• _REQUIRED WORK_
Please transcribe, word for word, the line containing "포트폴리오나 데모 링크를 포함하세요. 문제 해결 능력과 목표" and every line after it through the end of the records below, and nothing else.
====== THE INPUT
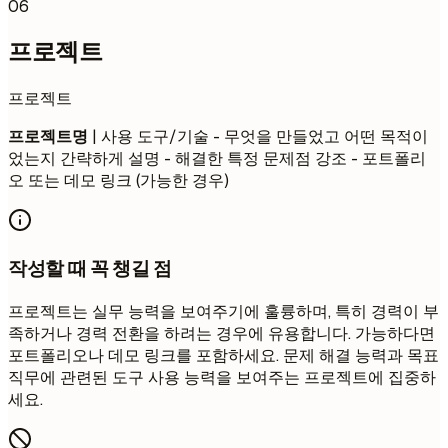
06
프로젝트
프로젝트
프로젝트명
| 사용 도구/기술 - 무엇을 만들었고 어떤 목적이
었는지 간략하게 설명 - 해결한 특정 문제점 강조 - 포트폴리
오 또는 데모 링크 (가능한 경우)
작성할 때 꼭 챙길 점
프로젝트는 실무 능력을 보여주기에 훌륭하며, 특히 경력이 부
족하거나 경력 전환을 하려는 경우에 유용합니다. 가능하다면
포트폴리오나 데모 링크를 포함하세요. 문제 해결 능력과 목표
직무에 관련된 도구 사용 능력을 보여주는 프로젝트에 집중하
세요.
============
• _YOUR SOLUTION_
포트폴리오나 데모 링크를 포함하세요. 문제 해결 능력과 목표
직무에 관련된 도구 사용 능력을 보여주는 프로젝트에 집중하
세요.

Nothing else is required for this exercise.